Some grants address both immediate needs and policy issues, Cerino said. For instance, the health care initiative, which was funded this year based on groundwork provided in 2004, will address immediate health and welfare needs as well as long-term issues such as the area's high levels of obesity, diabetes and stroke, he said.

The $100,000 grant to study the possibility of a sports complex in the area also addresses both immediate and long-term issues, he said. Such a complex would encourage fitness but it also could "transform the community" and make it a destination for people in the region to attend soccer and other tournaments. While here, they would spend money on gas, food and other items, thereby helping the community.

The foundation wants to "reach beyond a culture of poverty to effect substantive change. Foundations can provide a valuable service by helping to serve as a ?research and development' function for the civic sector by testing new models, bringing in fresh outside ideas, exploring state-of-the-art programs and connecting the area to broader statewide and national networks," the report states.

"We get beaten up for funding studies," Cerino said, but he takes issue with that.

"What we fund are blueprints for change," not studies, he said. "Something has to have the prospect of leading to an action. If not, we would not do it."

That fits with Cerino's vision of the foundation providing venture capital for initiatives that could improve the community, such as the EDC.

"By providing venture capital for social change, Harvest will be more likely to help the region's institutions achieve informed, planned reforms. The more new things are known, the better will be the decisions that affect the public," he wrote in the annual report.

One of the foundation's most visible efforts in 2004 was its $50 million challenge grant to the state to open a college in Martinsville or Henry County within two years. Cerino said that effort now is being pursued by a planning committee.

"I remain optimistic," he added. "Harvest does not see a university in Martinsville as a panacea but rather as another element to assist the rebirth and redefinition of our area," he wrote in the annual report.

The Harvest Foundation wants to be a facilitator in that rebirth, Cerino said, adding that in the next year it likely will fund some recommendations and priorities that the community defined during the Market Street economic assessment and strategy. But the area's direction or vision for the future will be determined by the area's leadership and the "will of the folks," he said.

In the annual report, he noted that there are different opinions on the community's future -- should it embrace new technology or try to recreate a vanishing industrial base? Should it take a high-tech research path or build on unique local assets?

"It is premature to know where these divergent roads may lead. A community with limited resources cannot follow multiple roads simultaneously," he wrote.

" ... To a certain extent, we can create the future we want by the decision we make today. The path we decide to select over the next year or so and the decisions the community makes on the investment of its limited resources will be instrumental in determining the type of future we will have," he added.

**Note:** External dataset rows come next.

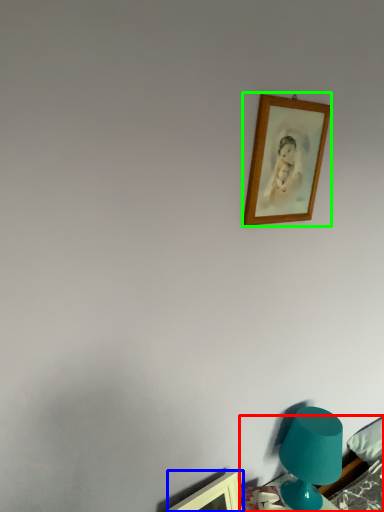 Question: Which is farther away from furniture (highlighted by a red box)? picture frame (highlighted by a blue box) or picture frame (highlighted by a green box)?

Choices:
 (A) picture frame
 (B) picture frame

Answer: (B) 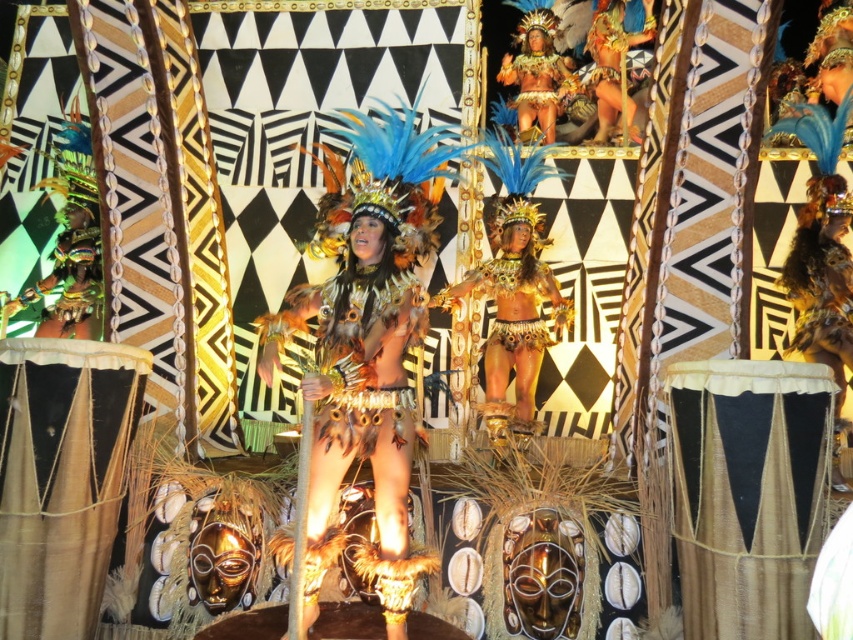 Is shiny gold costume at upper center above gold metallic headdress at upper center?

Correct, shiny gold costume at upper center is located above gold metallic headdress at upper center.

Is shiny gold costume at upper center wider than gold metallic headdress at upper center?

Yes, shiny gold costume at upper center is wider than gold metallic headdress at upper center.

Who is more distant from viewer, (637, 141) or (555, 93)?

The point (555, 93) is behind.

The height and width of the screenshot is (640, 853). I want to click on shiny gold costume at upper center, so click(x=614, y=61).

Who is positioned more to the left, feathered gold costume at center or gold metallic bikini at center?

Positioned to the left is feathered gold costume at center.

Can you confirm if feathered gold costume at center is taller than gold metallic bikini at center?

Indeed, feathered gold costume at center has a greater height compared to gold metallic bikini at center.

Which is behind, point (366, 394) or point (503, 262)?

Positioned behind is point (503, 262).

The width and height of the screenshot is (853, 640). Find the location of `feathered gold costume at center`. feathered gold costume at center is located at coordinates (358, 349).

Is gold metallic bikini at center behind gold metallic headdress at upper center?

No, it is in front of gold metallic headdress at upper center.

Between gold metallic bikini at center and gold metallic headdress at upper center, which one is positioned lower?

gold metallic bikini at center is lower down.

What are the coordinates of `gold metallic bikini at center` in the screenshot? It's located at (521, 301).

At what (x,y) coordinates should I click in order to perform the action: click on gold metallic bikini at center. Please return your answer as a coordinate pair (x, y). Looking at the image, I should click on (521, 301). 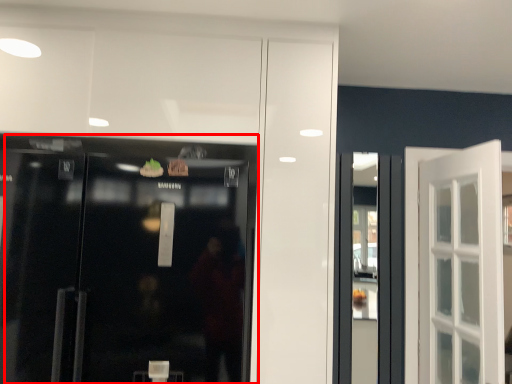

Reflecting on the past year, Cerino said he "takes full responsibility" for the foundation's lack of public relations, saying he never had been in a position where that was needed before.

"Clearly it became a major gaff," he said. "In the future we will be making an effort to tell our story ... what people getting the money are doing with it."

Asked what he is most proud of in his work here, Cerino said it is the organization he has built. And "the grants speak for themselves," he added.